Whether it’s the Caribbean Sea, the heat or the perfect location on the northern coast of Colombia. Cartagena is the most visited city by tourists in Colombia. The city gets crowded during December holidays and the holy week when Colombian locals take their holiday. The most popular part of the city is called “ciudad amurallada” which means “walled colonial city” which has an amazing nightlife with clubs and restaurants for fine dining. A whole strip of hotels and resorts known as Bocagrande make the scene complete.

If you wish to make a little side trip, have a look at the Castillogrande, an exclusive neighborhood with fancy condominiums, spacious parks to have a picnic or jog and a quiet beach to spend some quality time with the sun as your best friend.

From almost any of the narrow streets of Cartagena is the over 6 miles long fortress walls are visible, once built to defense the city from unwanted visitors, today only captured by tourist camera’s. Taking a walk in town is pleasant and shows the colonial architecture, passing by the cathedrals and palaces in between shady shopping plaza’s its recommended to sit down and watch the world go by drinking a tinto (small cup of coffee).

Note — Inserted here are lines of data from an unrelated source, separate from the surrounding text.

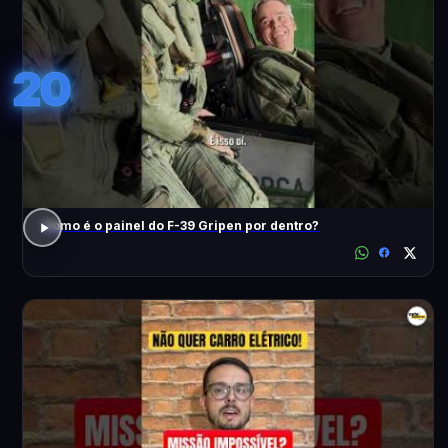
20
Como é o painel do F-39 Gripen por dentro?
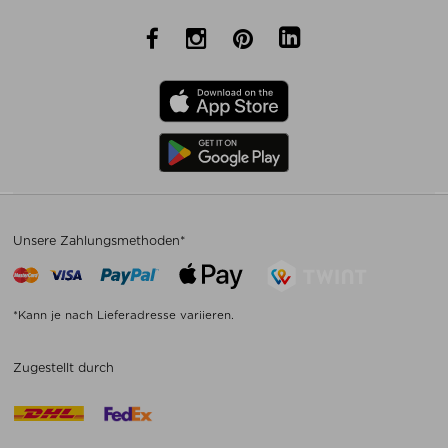
Unsere Zahlungsmethoden*
*Kann je nach Lieferadresse variieren.
Zugestellt durch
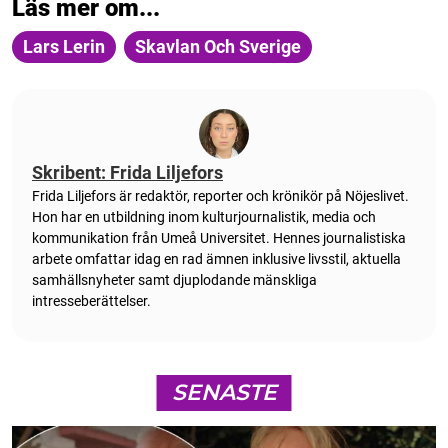
Läs mer om...
Lars Lerin
Skavlan Och Sverige
Skribent: Frida Liljefors
Frida Liljefors är redaktör, reporter och krönikör på Nöjeslivet.
Hon har en utbildning inom kulturjournalistik, media och
kommunikation från Umeå Universitet. Hennes journalistiska
arbete omfattar idag en rad ämnen inklusive livsstil, aktuella
samhällsnyheter samt djuplodande mänskliga
intresseberättelser.
SENASTE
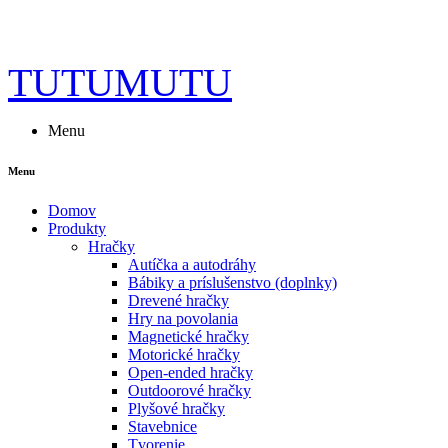
TUTUMUTU
Menu
Menu
Domov
Produkty
Hračky
Autíčka a autodráhy
Bábiky a príslušenstvo (doplnky)
Drevené hračky
Hry na povolania
Magnetické hračky
Motorické hračky
Open-ended hračky
Outdoorové hračky
Plyšové hračky
Stavebnice
Tvorenie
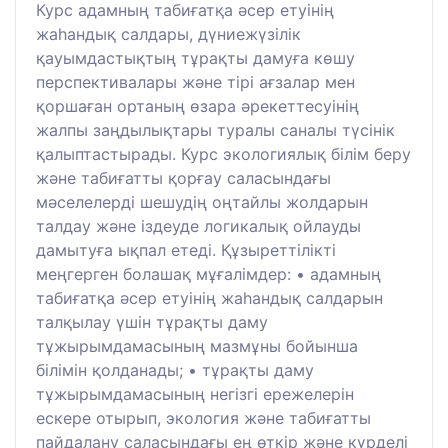
Курс адамның табиғатқа әсер етуінің
жаһандық салдары, дүниежүзілік
қауымдастықтың тұрақты дамуға көшу
перспективалары және тірі ағзалар мен
қоршаған ортаның өзара әрекеттесуінің
жалпы заңдылықтары туралы саналы түсінік
қалыптастырады. Курс экологиялық білім беру
және табиғатты қорғау саласындағы
мәселелерді шешудің оңтайлы жолдарын
талдау және іздеуде логикалық ойлауды
дамытуға ықпал етеді. Құзыреттілікті
меңгерген болашақ мұғалімдер: • адамның
табиғатқа әсер етуінің жаһандық салдарын
талқылау үшін тұрақты даму
тұжырымдамасының мазмұны бойынша
білімін қолданады; • тұрақты даму
тұжырымдамасының негізгі ережелерін
ескере отырып, экология және табиғатты
пайдалану саласындағы ең өткір және күрделі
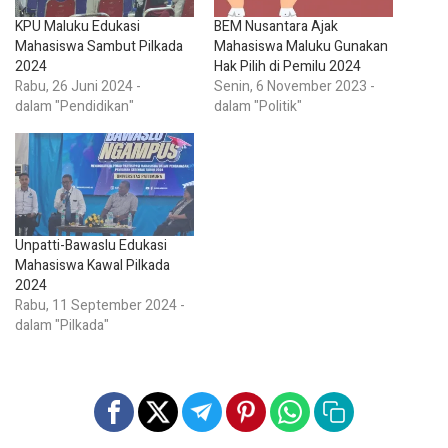
KPU Maluku Edukasi
BEM Nusantara Ajak
Mahasiswa Sambut Pilkada
Mahasiswa Maluku Gunakan
2024
Hak Pilih di Pemilu 2024
Rabu, 26 Juni 2024 -
Senin, 6 November 2023 -
dalam "Pendidikan"
dalam "Politik"
Unpatti-Bawaslu Edukasi
Mahasiswa Kawal Pilkada
2024
Rabu, 11 September 2024 -
dalam "Pilkada"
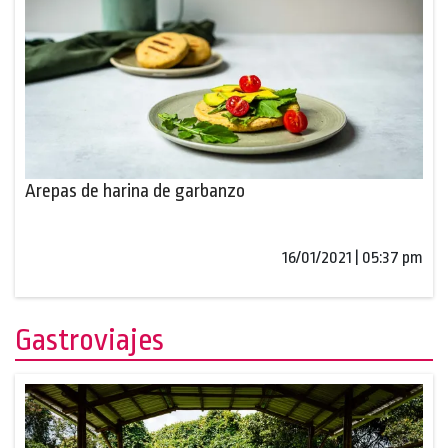
Arepas de harina de garbanzo
16/01/2021 | 05:37 pm
Gastroviajes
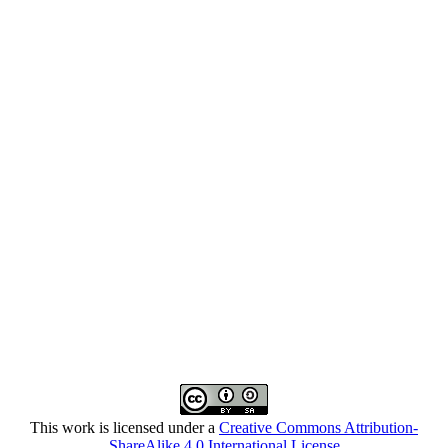
This work is licensed under a
Creative Commons Attribution-
ShareAlike 4.0 International License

You can stay in Colombia up till 90 days before needing any type of visa, if you plan to stay longer you can extend your stay with an extra 120 days. Travelers arriving for business purposes require a visa, a valid passport and a return ticket is required for anyone traveling to Cartagena, Colombia.


Tuesday, February 24th, 2009

Bogotá is located in the central region of Colombia, in South America. With an estimated population of over 675,000, Bogotá is the most populous city in the country. The city has earned the nickname “the Athens of South America” because it has numerous universities and museums. With a land area of nearly 670 square miles, Bogotá is the largest city in Colombia.

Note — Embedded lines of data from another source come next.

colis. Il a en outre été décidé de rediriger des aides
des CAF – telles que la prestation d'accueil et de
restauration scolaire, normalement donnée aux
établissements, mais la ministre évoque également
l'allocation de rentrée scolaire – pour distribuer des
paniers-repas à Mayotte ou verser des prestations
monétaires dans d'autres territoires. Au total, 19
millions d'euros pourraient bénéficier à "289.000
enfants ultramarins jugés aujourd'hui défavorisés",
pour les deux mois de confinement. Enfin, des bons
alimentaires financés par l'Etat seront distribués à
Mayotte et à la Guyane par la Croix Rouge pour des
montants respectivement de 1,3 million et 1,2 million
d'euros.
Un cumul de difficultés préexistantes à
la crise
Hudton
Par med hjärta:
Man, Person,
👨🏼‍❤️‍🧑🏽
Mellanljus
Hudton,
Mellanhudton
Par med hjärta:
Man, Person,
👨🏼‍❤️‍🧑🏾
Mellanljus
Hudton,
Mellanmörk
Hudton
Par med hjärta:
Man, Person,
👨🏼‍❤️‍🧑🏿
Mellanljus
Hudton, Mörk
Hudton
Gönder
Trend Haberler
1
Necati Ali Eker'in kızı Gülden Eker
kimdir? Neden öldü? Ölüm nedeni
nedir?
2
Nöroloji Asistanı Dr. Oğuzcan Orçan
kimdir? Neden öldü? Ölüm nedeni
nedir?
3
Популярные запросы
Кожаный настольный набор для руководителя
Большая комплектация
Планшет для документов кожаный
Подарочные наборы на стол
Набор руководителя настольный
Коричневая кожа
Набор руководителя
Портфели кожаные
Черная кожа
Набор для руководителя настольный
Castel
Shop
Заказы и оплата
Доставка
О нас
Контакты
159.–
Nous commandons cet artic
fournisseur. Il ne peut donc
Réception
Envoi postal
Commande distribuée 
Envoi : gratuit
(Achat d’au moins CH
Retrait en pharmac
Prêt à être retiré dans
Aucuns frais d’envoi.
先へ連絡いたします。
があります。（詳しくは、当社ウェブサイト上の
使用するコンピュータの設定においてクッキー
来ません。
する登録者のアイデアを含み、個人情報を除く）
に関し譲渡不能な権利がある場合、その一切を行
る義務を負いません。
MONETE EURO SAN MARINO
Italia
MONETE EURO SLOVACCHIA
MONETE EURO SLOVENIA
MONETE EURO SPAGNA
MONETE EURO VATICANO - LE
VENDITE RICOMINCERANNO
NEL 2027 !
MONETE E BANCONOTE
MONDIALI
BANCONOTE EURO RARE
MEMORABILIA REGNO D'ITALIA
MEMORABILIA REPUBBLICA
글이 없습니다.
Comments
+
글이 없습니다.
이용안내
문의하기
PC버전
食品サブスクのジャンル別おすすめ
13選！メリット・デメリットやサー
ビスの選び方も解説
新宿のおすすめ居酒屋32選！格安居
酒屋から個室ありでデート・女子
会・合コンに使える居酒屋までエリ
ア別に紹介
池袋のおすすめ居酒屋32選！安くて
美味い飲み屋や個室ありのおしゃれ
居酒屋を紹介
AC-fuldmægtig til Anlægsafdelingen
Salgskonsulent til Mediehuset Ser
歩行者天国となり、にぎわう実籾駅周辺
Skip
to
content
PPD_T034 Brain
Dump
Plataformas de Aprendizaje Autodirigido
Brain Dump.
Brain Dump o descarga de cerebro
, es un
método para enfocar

The city of Bogotá is well-known for its beautiful parks, which number close to 4,6 thousand in total. Bogotá also has numerous attractions that bring in tourists from around the world. Aside from the many universities and museums in the city, Bogotá is also famous for having beautiful architecture, a lively art scene, and some great shops and restaurants to enjoy. Bogotá cuisine is a mix between Pre-Columbian times and Spanish cuisine, which is a testament to the country’s mix of indigenous and Spanish influences. Tourists can enjoy the historic center of the city, La Candelaria, or the more modern aspect of Bogotá, its vibrant night-life.

The main international airport servicing travel to and from Bogotá is El Dorado International Airport. Bogotá’s transportation infrastructure has been upgraded throughout the city and it is now better than ever. With a transportation system called the Transmilenio, it can be quite easy to get around the city. Aside from the Transmilenio buses, other public buses and private taxis cruise the streets of Bogotá as well. Colectivos are small buses that run routes all throughout the city, making them a viable choice for any tourist. Finally, tourists can also rent bicycles to experience the everyday life along the streets and around the parks.

Another popular destination a lot of travelers tend to see after quality spend time in Bogotá is Cartagena, Colombia’s best and most popular beach resort town. The best to travel to this destination is by airplane, a flight takes about 1 hour and 30 minutes from Bogotá.

Tourists staying in Colombia for up to 90 days will not need a visa, but tourists planning on staying longer can get a permit for an extra 120 days of stay. Business travelers are required to have a business visa and a return ticket is required for anyone traveling to Bogotá, Colombia.